EXTRACTED INFORMATION -
══════════
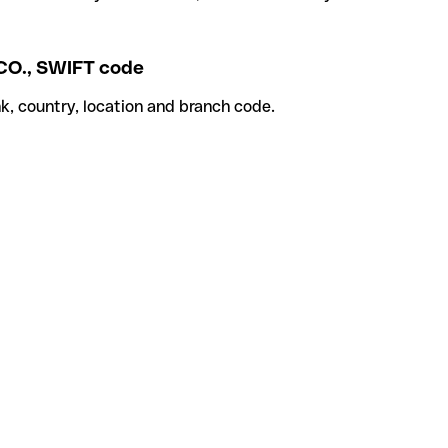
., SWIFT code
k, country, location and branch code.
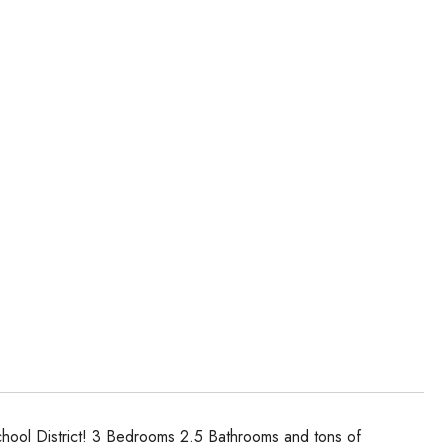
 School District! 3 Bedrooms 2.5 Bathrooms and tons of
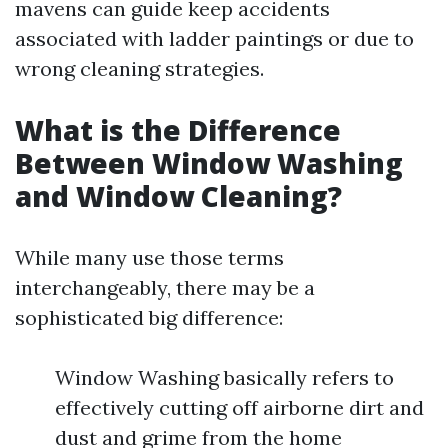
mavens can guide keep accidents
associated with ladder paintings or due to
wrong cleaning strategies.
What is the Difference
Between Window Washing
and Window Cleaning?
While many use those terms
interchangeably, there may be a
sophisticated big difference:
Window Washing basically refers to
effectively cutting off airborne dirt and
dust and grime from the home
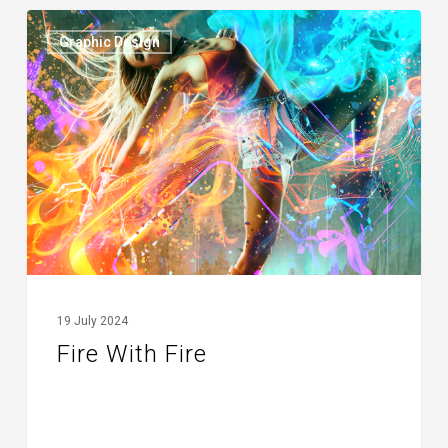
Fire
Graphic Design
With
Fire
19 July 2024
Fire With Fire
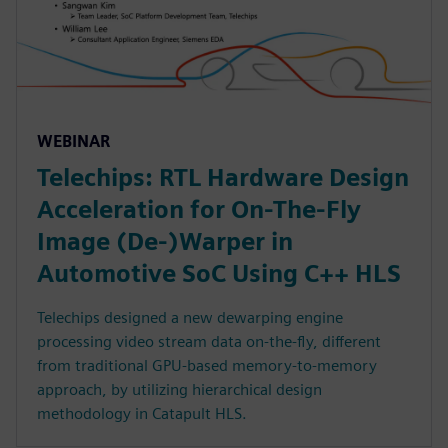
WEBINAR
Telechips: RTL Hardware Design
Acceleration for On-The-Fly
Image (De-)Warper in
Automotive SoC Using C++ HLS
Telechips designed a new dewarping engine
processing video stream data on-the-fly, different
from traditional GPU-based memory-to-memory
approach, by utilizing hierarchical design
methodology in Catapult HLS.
══════════
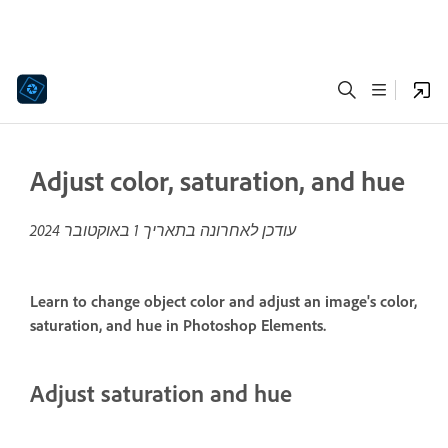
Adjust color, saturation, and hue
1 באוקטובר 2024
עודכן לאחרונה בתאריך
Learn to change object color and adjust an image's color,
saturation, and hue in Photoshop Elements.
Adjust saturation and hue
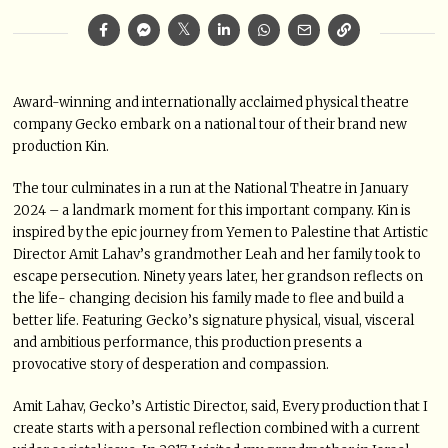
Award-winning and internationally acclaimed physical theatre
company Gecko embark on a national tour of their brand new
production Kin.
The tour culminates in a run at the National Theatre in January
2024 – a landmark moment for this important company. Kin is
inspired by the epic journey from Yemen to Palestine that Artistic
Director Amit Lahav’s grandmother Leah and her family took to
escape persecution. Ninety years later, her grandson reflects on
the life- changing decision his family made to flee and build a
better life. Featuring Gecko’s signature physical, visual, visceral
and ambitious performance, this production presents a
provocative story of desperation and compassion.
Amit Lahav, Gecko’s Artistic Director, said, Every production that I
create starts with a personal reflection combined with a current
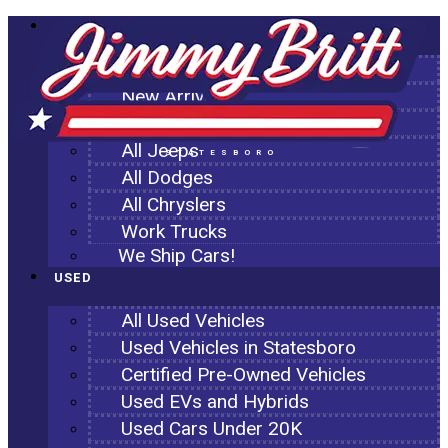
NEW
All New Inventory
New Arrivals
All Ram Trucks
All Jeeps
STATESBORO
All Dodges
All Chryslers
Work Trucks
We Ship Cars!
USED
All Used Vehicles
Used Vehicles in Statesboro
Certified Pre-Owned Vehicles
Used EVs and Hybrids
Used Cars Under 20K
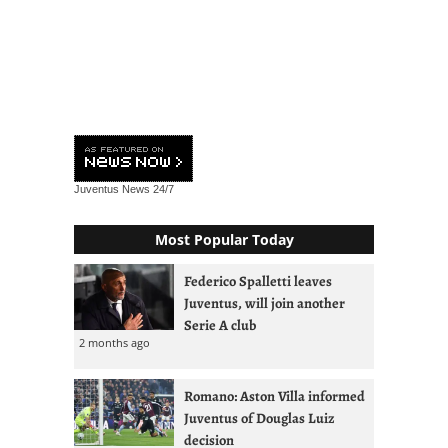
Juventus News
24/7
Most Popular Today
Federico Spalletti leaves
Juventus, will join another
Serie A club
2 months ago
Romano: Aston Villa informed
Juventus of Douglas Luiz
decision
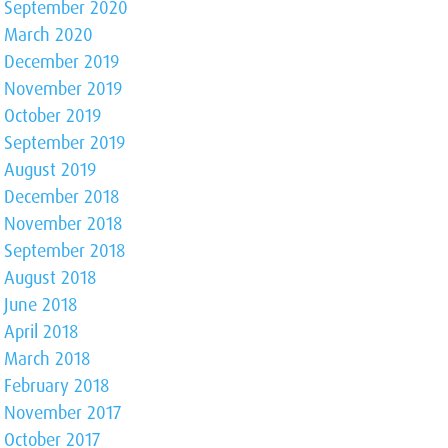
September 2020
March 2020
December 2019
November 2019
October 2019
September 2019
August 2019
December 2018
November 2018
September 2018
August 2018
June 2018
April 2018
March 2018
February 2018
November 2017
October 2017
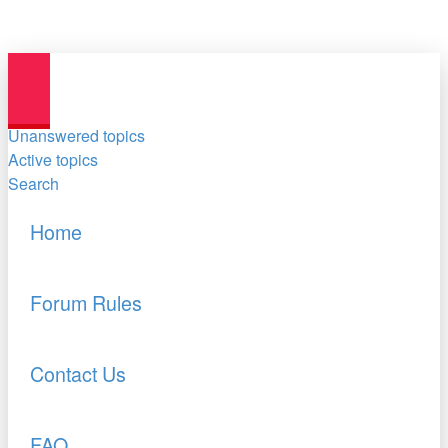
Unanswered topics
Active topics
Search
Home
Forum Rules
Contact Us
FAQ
══════════
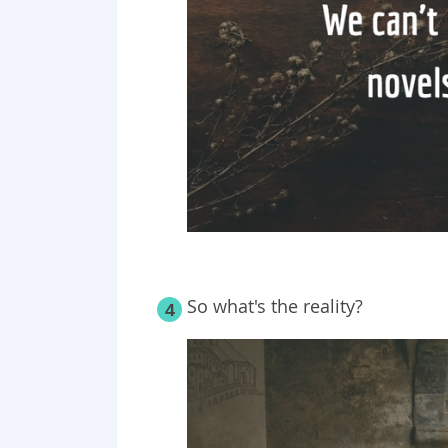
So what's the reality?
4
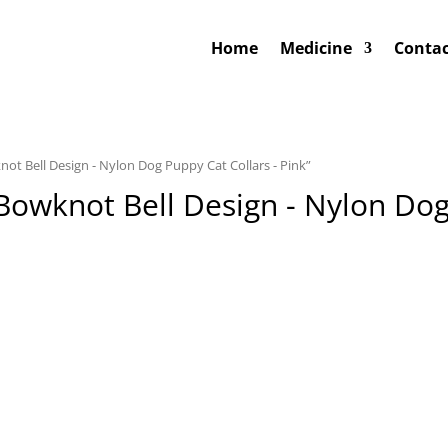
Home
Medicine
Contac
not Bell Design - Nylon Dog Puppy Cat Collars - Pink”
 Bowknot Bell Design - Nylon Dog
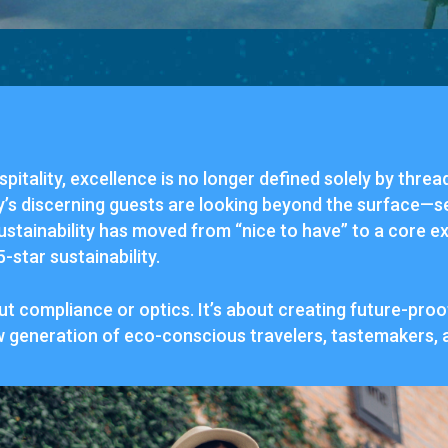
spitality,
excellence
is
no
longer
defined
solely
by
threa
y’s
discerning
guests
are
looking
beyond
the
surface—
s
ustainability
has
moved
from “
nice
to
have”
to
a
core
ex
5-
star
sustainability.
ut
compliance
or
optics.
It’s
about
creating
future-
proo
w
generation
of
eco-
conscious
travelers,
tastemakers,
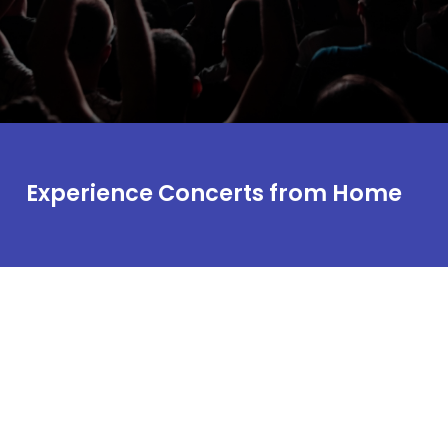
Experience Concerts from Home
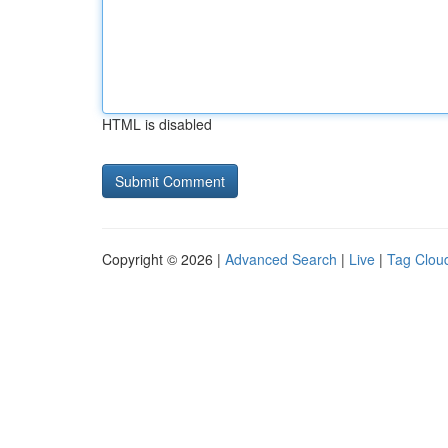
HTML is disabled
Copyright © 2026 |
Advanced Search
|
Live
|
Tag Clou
══════════
TASK BRIEF - The expected output is every line of the records in which the string "family" appears.

TASK RESPONSE -
Director Amit Lahav’s grandmother Leah and her family took to
the life- changing decision his family made to flee and build a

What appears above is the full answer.